Effects on circadian rhythm
Your circadian rhythm is your body’s time clock, its primary purpose is to tell your body when it’s time to sleep and wake up, and any disruptions to the cycle can have impact on your sleep. The role of blue light in all of this is to maintain melatonin levels in your body to help in controlling your body’s circadian rhythm,
So blue light can interrupt your sleep in a couple of ways – one by disrupting the production of sleep-inducing hormones, and two, by throwing the natural circadian rhythm off-balance. By negatively affecting the quality of our sleep, blue light exposure can prove to be detrimental to our mood, behaviour and overall health.
Limiting blue light at night helps your circadian rhythm but getting zero blue light throughout the day won’t exactly do you any good. Exposing yourself to blue light during daylight hours contributes to a healthy circadian rhythm and will help you sleep better at night!

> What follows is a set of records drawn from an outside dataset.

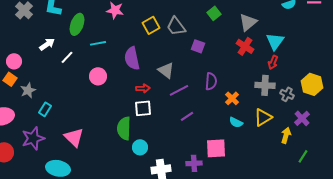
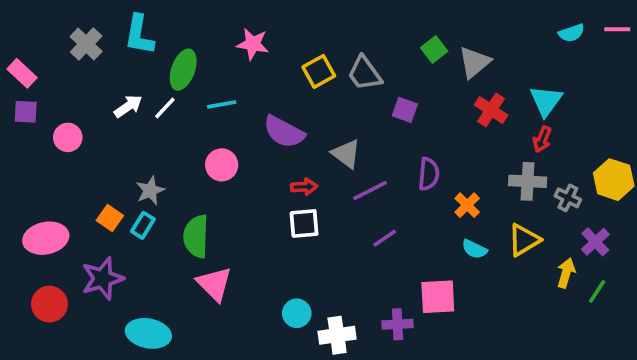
gray triangle: (248, 22) -> (474, 62), moved
white line: (67, 57) -> (165, 108), moved
purple semicircle: (132, 58) -> (284, 132), turned -50
orange square: (10, 79) -> (110, 218), moved
gray star: (28, 90) -> (150, 191), moved
cyan rectangle: (45, 109) -> (143, 225), moved
green semicircle: (124, 128) -> (196, 236), moved
pink triangle: (74, 137) -> (214, 284), moved
cyan circle: (140, 147) -> (297, 313), moved
green line: (303, 156) -> (597, 291), moved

Blue light may get a negative reputation when it comes to sleep quality and eye health, but it isn’t necessary to avoid blue light totally – you only need to minimise your blue light exposure at night. Maintaining a healthy sleep cycle is all about striking a balance between getting enough sunlight during the day and staying away from artificial light at night. Once you get into the rhythm of things, you are bound to notice the difference!